A perovskite solar cell can only be as good as the materials that go into it, and of all the many approaches to improving their performance and stability, and developing processes to produce them at scale, those that focus on the precursor materials that go into the perovskite layer have received comparatively little attention.
A group of scientists led by the Industrial Technology and Research Institute in Taiwan worked on the fabrication of lead-iodide (PbI2), an element in virtually all of the best perovskite solar cells produced to date. They built on earlier research that has shown the purity and formation of this material could be a key factor in performance once it is integrated into a solar cell.
The group’s latest work demonstrates how the crystalline structure and orientation of PbI2 ultimately have a significant impact on cell performance. The researchers also introduce a simple way to control this using temperature during synthesis. They described their findings in “A novel method to control the crystallographic preferred orientation of lead iodide toward highly efficient and large-area perovskite solar cells,” which was recently published in RRL Solar.
By varying the temperature during synthesis of PbI2 the group noted significant changes in the way the crystals formed, and these had a major effect on the cell performance. “Horizontal planes … are beneficial for black FAPbI3 perovskite crystals while the lateral facets … lead to the formation of δ-FAPbI3 which is known as the yellow phase of perovskites and has no photo-activity,” the group explained.

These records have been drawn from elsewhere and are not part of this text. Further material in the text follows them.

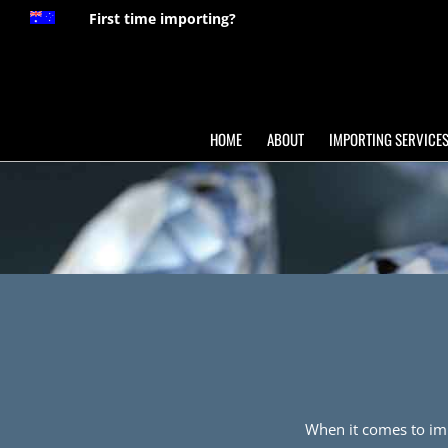
First time importing?
HOME
ABOUT
IMPORTING SERVICE
When it comes to impo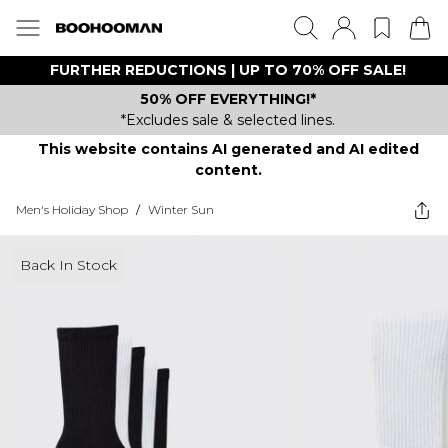
FURTHER REDUCTIONS | UP TO 70% OFF SALE!
50% OFF EVERYTHING!*
*Excludes sale & selected lines.
This website contains AI generated and AI edited
content.
Men's Holiday Shop
/
Winter Sun
Back In Stock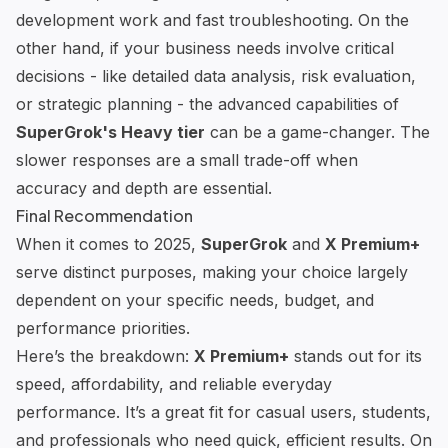
development work and fast troubleshooting. On the
other hand, if your business needs involve critical
decisions - like detailed data analysis, risk evaluation,
or strategic planning - the advanced capabilities of
SuperGrok's Heavy tier
can be a game-changer. The
slower responses are a small trade-off when
accuracy and depth are essential.
Final Recommendation
When it comes to 2025,
SuperGrok
and
X Premium+
serve distinct purposes, making your choice largely
dependent on your specific needs, budget, and
performance priorities.
Here’s the breakdown:
X Premium+
stands out for its
speed, affordability, and reliable everyday
performance. It’s a great fit for casual users, students,
and professionals who need quick, efficient results. On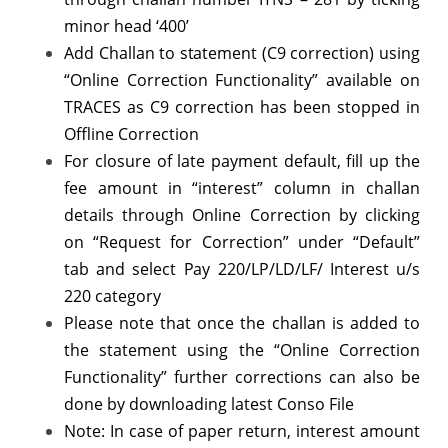
minor head ‘400’
Add Challan to statement (C9 correction) using
“Online Correction Functionality” available on
TRACES as C9 correction has been stopped in
Offline Correction
For closure of late payment default, fill up the
fee amount in “interest” column in challan
details through Online Correction by clicking
on “Request for Correction” under “Default”
tab and select Pay 220/LP/LD/LF/ Interest u/s
220 category
Please note that once the challan is added to
the statement using the “Online Correction
Functionality” further corrections can also be
done by downloading latest Conso File
Note: In case of paper return, interest amount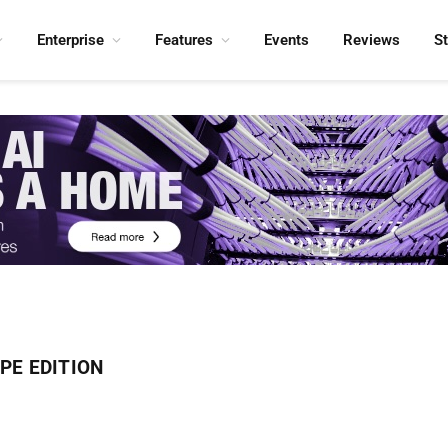
Enterprise
Features
Events
Reviews
S
PE EDITION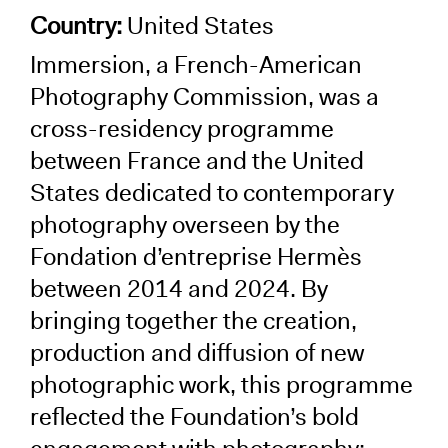
Country:
United States
Immersion, a French-American
Photography Commission, was a
cross-residency programme
between France and the United
States dedicated to contemporary
photography overseen by the
Fondation d’entreprise Hermès
between 2014 and 2024. By
bringing together the creation,
production and diffusion of new
photographic work, this programme
reflected the Foundation’s bold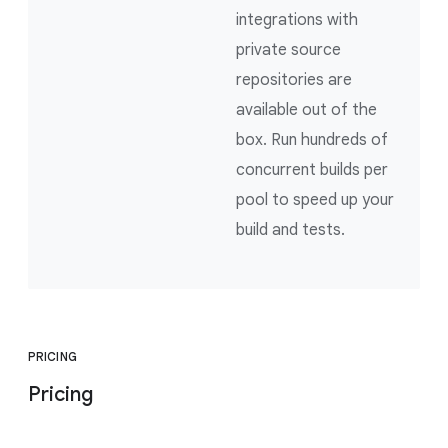
integrations with
private source
repositories are
available out of the
box. Run hundreds of
concurrent builds per
pool to speed up your
build and tests.
PRICING
Pricing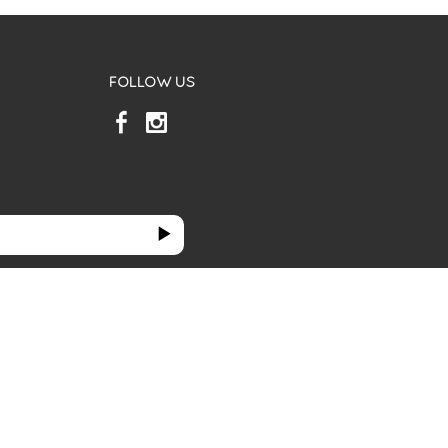
FOLLOW US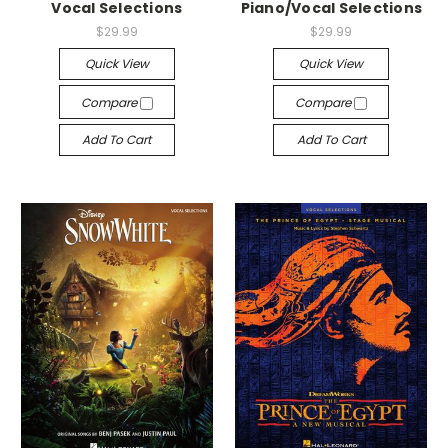
Vocal Selections
Piano/Vocal Selections
$29.99
$29.99
Quick View
Quick View
Compare
Compare
Add To Cart
Add To Cart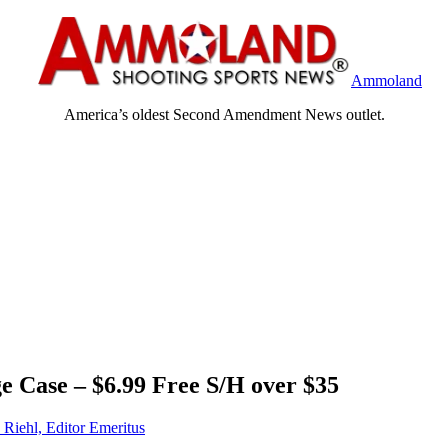
Ammoland
America’s oldest Second Amendment News outlet.
 Case – $6.99 Free S/H over $35
 Riehl, Editor Emeritus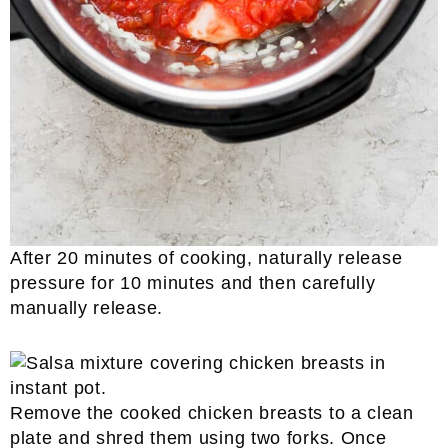
After 20 minutes of cooking, naturally release
pressure for 10 minutes and then carefully
manually release.
Remove the cooked chicken breasts to a clean
plate and shred them using two forks. Once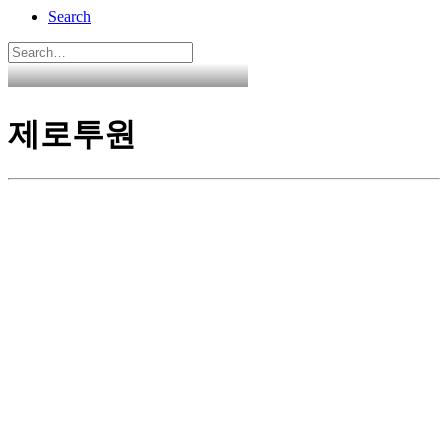
Search
제로투원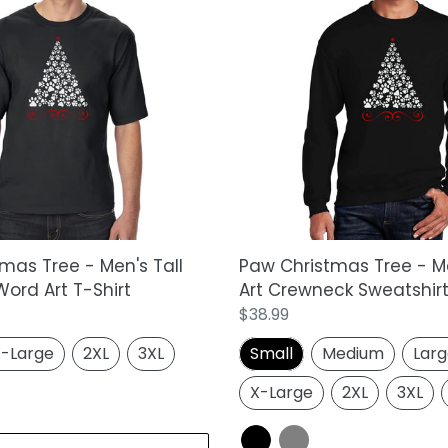
Paw
Christmas
Tree
-
Men's
Word
Art
Crewneck
Sweatshirt
mas Tree - Men's Tall
Paw Christmas Tree - M
ord Art T-Shirt
Art Crewneck Sweatshir
Regular
$38.99
price
-Large
2XL
3XL
Small
Medium
Lar
X-Large
2XL
3XL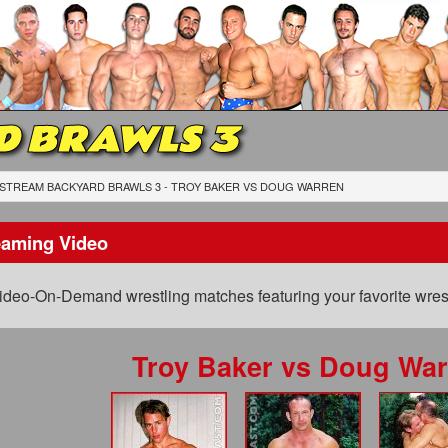
D BRAWLS 3
STREAM BACKYARD BRAWLS 3 - TROY BAKER
VS
DOUG WARREN
eaming Video
ideo-On-Demand wrestling matches featuring your favorite wrest
Troy Baker
vs
Doug War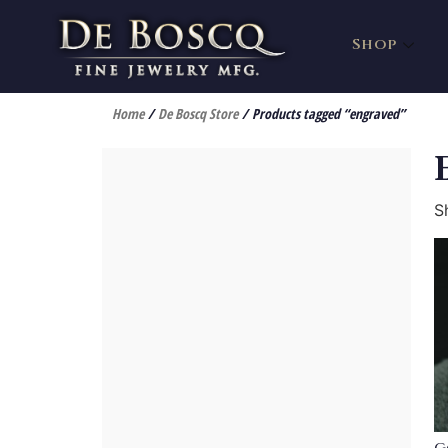
Shop
Home
/
De Boscq Store
/ Products tagged “engraved”
S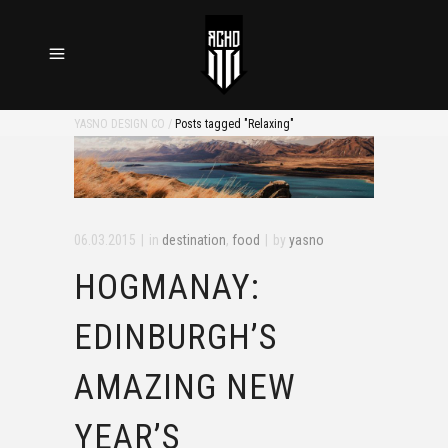
YASNO DESIGN CO
/
Posts tagged "Relaxing"
06.03.2015
in
destination
,
food
by
yasno
HOGMANAY:
EDINBURGH’S
AMAZING NEW
YEAR’S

And when fabricated into cells, PbI2 synthesized at higher temperatures (120 C) was the top performer, with the temperature causing more growth of the desired horizontal facets. Cells made with PbI2 synthesized at 25 C came out at just 8.8% average efficiency, while those with the material processed at 120 C reached an average efficiency of 17%, with a champion cell in the batch measured at 17.96%. And these cells were scaled up to an area of 3.68 square centimeters, achieving 16.08% efficiency, which the group sees as strong potential for its approach to be worth investigating for larger area devices.
“The industrialization of perovksite modules is inevitable,” the group concluded. “Providing reliable and cheap precursors is the key to fabricate PSCs as a competitive product in the solar cell market in the future.”